De facto, este fenómeno pode levar uma pessoa a que acreditar que um dado tratamento falso está a fazer efeito, apenas por existir essa expectativa e a mente acreditar que o fará. Tal como a meditação, o efeito placebo é também uma prova do poder que a mente pode exercer sobre o corpo, conseguindo, inclusive, reduzir a dor física.
Herbert Benson também se dedicou a estudar este efeito e, em resposta à PBS (1998), o cardiologista referiu: “Os pensamentos podem ter um poder enorme. Podes realmente ser perseguido por alguém ou sonhar que estás a ser perseguido, e a reação será a mesma porque é uma realidade no cérebro. Podíamos tirar proveito disso e, acreditando adequadamente no que pode curar, podemos lembrar-nos desses padrões no nosso cérebro e ativar esse bem-estar “lembrado””.
Vários estudos já vieram comprovar a existência do efeito placebo, mas os processos cerebrais presentes nesse fenómeno e na meditação podem não ser os mesmos.
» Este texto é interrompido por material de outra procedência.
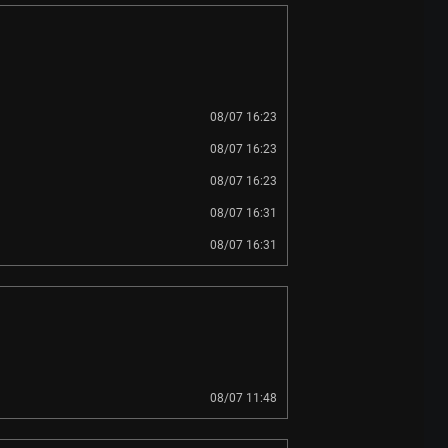
08/07 16:23
08/07 16:23
08/07 16:23
08/07 16:31
08/07 16:31
08/07 11:48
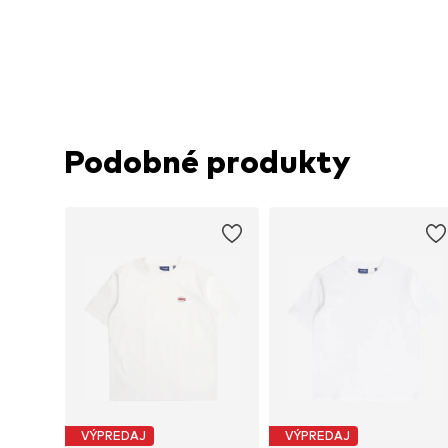
Podobné produkty
VÝPREDAJ
VÝPREDAJ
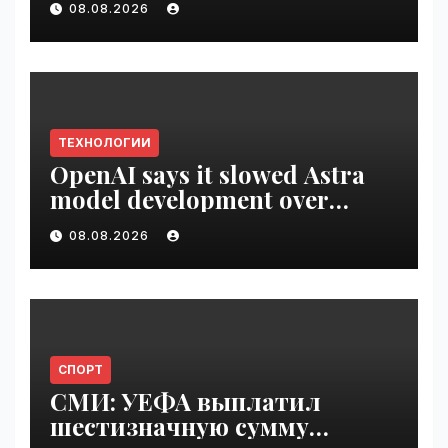
08.08.2026
VseTime.ru
ТЕХНОЛОГИИ
OpenAI says it slowed Astra
model development over
security concerns | VseTime.ru
08.08.2026
СПОРТ
СМИ: УЕФА выплатил
шестизначную сумму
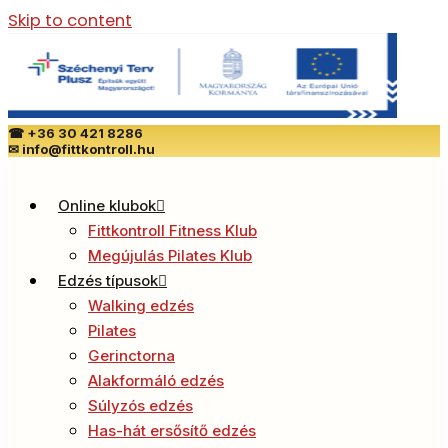
Skip to content
☎
+36 30 421 8286
✉
info@fittkontroll.hu
Online klubok
Fittkontroll Fitness Klub
Megújulás Pilates Klub
Edzés típusok
Walking edzés
Pilates
Gerinctorna
Alakformáló edzés
Súlyzós edzés
Has-hát ersősítő edzés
Num estudo publicado em 2015 no Journal of Neuroscience, investigadores da Wake Forest Baptist Medical Center procuraram perceber se a “meditação mindfulness é apenas um efeito placebo” ou não.
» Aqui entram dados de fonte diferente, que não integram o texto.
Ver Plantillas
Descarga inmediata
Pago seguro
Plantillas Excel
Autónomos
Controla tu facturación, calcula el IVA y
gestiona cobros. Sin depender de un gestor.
“Setenta e cinco participantes saudáveis e sem dor foram aleatoriamente designados para um dos quatro grupos: meditação mindfulness, meditação placebo (meditação simulada), creme analgésico placebo (vaselina) ou controlo”. Os resultados mostraram que os participantes que praticaram a meditação mindfulness relataram uma experiência mais positiva e relaxante do que aqueles que integraram a meditação placebo. As análises às atividades cerebrais registaram ainda padrões muito diferentes de atividade entre as duas meditações (mindfulness e placebo).
Apesar dos resultados apresentados, o estudo foca apenas um tipo de meditação, pelo que são desconhecidos os resultados que teria a mesma experiência nos restantes tipos de meditação.